Discrete Mathematics and Its Applications
Kenneth H. Rosen, McGraw-Hill Education. The standard undergraduate textbook used at MIT, Stanford, Carnegie Mellon, and hundreds of universities globally. Chapters 6–7 cover counting theory, permutations, and combinations comprehensively.
Mathematics for Computer Science (6.042J)
Freely available at MIT OCW (ocw.mit.edu). Unit 4 covers counting and probability in depth. The Stars and Bars technique and its applications to distribution problems are covered in Lecture 16. Direct URL: ocw.mit.edu/courses/6-042j
DLMF — Combinatorial Analysis
The National Institute of Standards and Technology (NIST) Digital Library of Mathematical Functions provides rigorous definitions of factorial, binomial coefficients, and generating functions. Accessible at dlmf.nist.gov — a government (.gov) authoritative source used by researchers worldwide.
Statistics 110: Probability
Professor Joe Blitzstein, Harvard University. Lectures 1–3 establish the counting rules, sample spaces, and their relationship to probability (accessible via YouTube and the course website). Permutations and combinations are treated as foundational to discrete probability.
Connected Topics on Statistics Fundamentals
Permutations and combinations sit at the intersection of discrete mathematics and probability. The topics below build directly on counting theory or apply it in practical contexts covered on Statistics Fundamentals.
The binomial distribution in particular is built directly on combinations: the coefficient C(n,k) in the binomial probability formula counts exactly the number of ways to obtain k successes in n trials. Understanding binomial distribution becomes dramatically easier once nCr is second nature.
Frequently Asked Questions
FAQ
Why is a "combination lock" actually a permutation lock?
Because the order of the numbers matters. The code 3-7-2 opens the lock; entering 2-7-3 does not. Since different orderings of the same numbers produce different (and mostly incorrect) results, this is a permutation problem by mathematical definition. The historical name "combination lock" is a well-established misnomer. A true combination lock would open for any arrangement of its numbers — which would make it a very poor lock indeed.
FAQ
What does 0! = 1 mean and why is it true?
There is exactly one way to arrange zero objects: do nothing. That single "empty arrangement" is the justification. Mathematically, it also follows from the recurrence n! = n × (n−1)!, which gives 1! = 1 × 0!, and since 1! = 1, we get 0! = 1. Without this definition, the combination formula nCr would give division by zero when r = n (since the denominator includes 0!), which would incorrectly say there is no way to choose all n objects from n — contradicting the obvious answer of 1.
FAQ
How do you handle the constraint "persons A and B must NOT sit next to each other"?

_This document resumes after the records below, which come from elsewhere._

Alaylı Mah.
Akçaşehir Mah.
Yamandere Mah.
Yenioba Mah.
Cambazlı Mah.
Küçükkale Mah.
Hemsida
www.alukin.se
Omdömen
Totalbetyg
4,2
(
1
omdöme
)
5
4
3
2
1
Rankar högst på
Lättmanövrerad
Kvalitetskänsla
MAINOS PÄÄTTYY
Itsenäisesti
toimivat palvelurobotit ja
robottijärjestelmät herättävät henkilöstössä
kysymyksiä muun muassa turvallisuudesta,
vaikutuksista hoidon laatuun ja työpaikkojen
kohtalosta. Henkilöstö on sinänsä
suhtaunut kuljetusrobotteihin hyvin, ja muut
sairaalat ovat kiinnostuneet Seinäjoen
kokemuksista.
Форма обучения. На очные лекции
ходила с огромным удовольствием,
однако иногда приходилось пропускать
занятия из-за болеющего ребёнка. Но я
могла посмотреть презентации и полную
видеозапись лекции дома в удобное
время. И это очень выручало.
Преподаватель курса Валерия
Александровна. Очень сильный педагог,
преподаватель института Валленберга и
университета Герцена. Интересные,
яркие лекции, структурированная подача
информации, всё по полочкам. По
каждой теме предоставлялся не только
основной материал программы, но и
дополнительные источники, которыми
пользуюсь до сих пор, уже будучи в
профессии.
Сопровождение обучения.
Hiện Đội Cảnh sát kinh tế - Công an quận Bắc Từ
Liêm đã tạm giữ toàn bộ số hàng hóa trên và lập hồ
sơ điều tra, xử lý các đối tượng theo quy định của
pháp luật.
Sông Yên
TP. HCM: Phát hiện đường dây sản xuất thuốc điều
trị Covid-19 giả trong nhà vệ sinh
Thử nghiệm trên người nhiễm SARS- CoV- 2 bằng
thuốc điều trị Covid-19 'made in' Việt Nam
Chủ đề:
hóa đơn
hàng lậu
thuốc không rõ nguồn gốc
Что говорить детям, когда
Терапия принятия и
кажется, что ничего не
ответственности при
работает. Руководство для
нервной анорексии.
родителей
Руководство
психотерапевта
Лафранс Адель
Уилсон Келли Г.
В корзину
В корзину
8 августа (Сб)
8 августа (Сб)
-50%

Use complementary counting. Total arrangements = n! (unrestricted). Arrangements where A and B ARE adjacent = (n−1)! × 2 (gluing method). Therefore, arrangements where A and B are NOT adjacent = n! − [(n−1)! × 2]. For 5 people: 5! − (4! × 2) = 120 − 48 = 72 valid arrangements.
FAQ
Is nCr always a whole number?
Yes, always. The binomial coefficient C(n,r) counts a specific quantity of arrangements — a count must be a non-negative integer. The algebraic proof uses the fact that the product of r consecutive integers is always divisible by r!. This was proved rigorously by Carl Friedrich Gauss and is a standard result in number theory.
FAQ
What is the symmetry property of combinations?
nCr = nC(n−r). Choosing r items to include is equivalent to choosing (n−r) items to exclude. For example, C(10,3) = C(10,7) = 120. This identity is useful when r > n/2 — always compute the smaller value instead. C(50,47) is much easier computed as C(50,3) = 19,600.
FAQ
What is Pascal's Triangle and how does it relate to combinations?
Pascal's Triangle is a triangular array where each entry is the sum of the two entries directly above it. The entry in row n and position r (counting from zero) equals C(n,r). The triangle provides a visual lookup table for binomial coefficients and encodes the identity C(n,r) = C(n−1,r−1) + C(n−1,r), known as Pascal's Rule. It connects combinations to the Binomial Distribution and polynomial expansion.